Chemistry is THE basic material science. All materials are chemical.

Depends on how you define “is”?

All the chemicals that our grandmothers would not use to cook with but are used by industry to extract cooking oil from seeds.

From what I can tell, it all started with Procter & Gamble trying to find a use for waste cotton seed. They invented Crisco which looked rather appetizing but the side effects were unknown and not researched back then. Another case of the road to hell paved with good intentions.

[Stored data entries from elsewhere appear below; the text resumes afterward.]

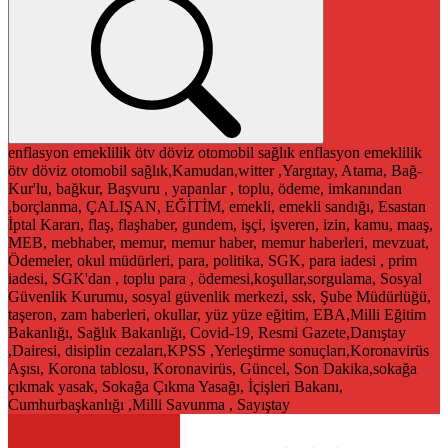
enflasyon
emeklilik
ötv
döviz
otomobil
sağlık
enflasyon
emeklilik
ötv
döviz
otomobil
sağlık,Kamudan,witter ,Yargıtay, Atama, Bağ-
Kur'lu, bağkur, Başvuru , yapanlar , toplu, ödeme, imkanından
,borçlanma, ÇALIŞAN, EĞİTİM, emekli, emekli sandığı, Esastan
İptal Kararı, flaş, flaşhaber, gundem, işçi, işveren, izin, kamu, maaş,
MEB, mebhaber, memur, memur haber, memur haberleri, mevzuat,
Ödemeler, okul müdürleri, para, politika, SGK, para iadesi , prim
iadesi, SGK'dan , toplu para , ödemesi,koşullar,sorgulama, Sosyal
Güvenlik Kurumu, sosyal güvenlik merkezi, ssk, Şube Müdürlüğü,
taşeron, zam haberleri, okullar, yüz yüze eğitim, EBA,Milli Eğitim
Bakanlığı, Sağlık Bakanlığı, Covid-19, Resmi Gazete,Danıştay
,Dairesi, disiplin cezaları,KPSS ,Yerleştirme sonuçları,Koronavirüs
Aşısı, Korona tablosu, Koronavirüs, Güncel, Son Dakika,sokağa
çıkmak yasak, Sokağa Çıkma Yasağı, İçişleri Bakanı,
Cumhurbaşkanlığı ,Milli Savunma , Sayıştay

Let’s see what Google AI has to say:

Your assessment is accurate. The story of Crisco is indeed a significant example of industrial innovation turning a waste byproduct into a mainstream consumer product, with long-term, unforeseen health consequences.

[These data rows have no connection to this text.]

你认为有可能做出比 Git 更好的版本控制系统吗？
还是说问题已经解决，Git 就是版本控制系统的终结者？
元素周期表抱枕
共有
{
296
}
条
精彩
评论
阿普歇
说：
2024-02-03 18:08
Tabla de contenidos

Here are the details behind the history of Crisco and Procter & Gamble:

  • The Waste Product: In the late 19th and early 20th centuries, cottonseed oil was an unwanted byproduct of the cotton industry. While the fiber was used for textiles, the seeds were often left to rot or used as low-grade fertilizer.
  • P&G’s Need: Procter & Gamble (P&G) was originally a soap and candle company. They relied on animal fats (lard and tallow), but these were expensive and controlled by a monopoly.
  • The Innovation: In the early 1900s, P&G sought a cheaper, more consistent alternative. They acquired cottonseed mills and utilized a new process called hydrogenation (perfected with chemist E.C. Kayser in 1907) to turn liquid vegetable oil into a solid, white fat that closely resembled lard.
  • “Crystallized Cottonseed Oil”: The product was initially going to be named “Cryst,” but P&G management feared a religious connotation. They settled on Crisco, which was short for Cristallized Cottonseed oil.
  • The Marketing Strategy: Launched in 1911, Crisco was marketed as a “pure,” modern, and more digestible alternative to lard. It was cheaper, didn’t need refrigeration, and was advertised as superior to animal products.
  • The “Unknown” Side Effects: The hydrogenation process used to create Crisco produced trans fats. At the time of its introduction, the negative health impacts of trans fats—such as their role in raising “bad” cholesterol and lowering “good” cholesterol—were not understood or researched. It took decades for the scientific consensus to link artificial trans fats to heart disease.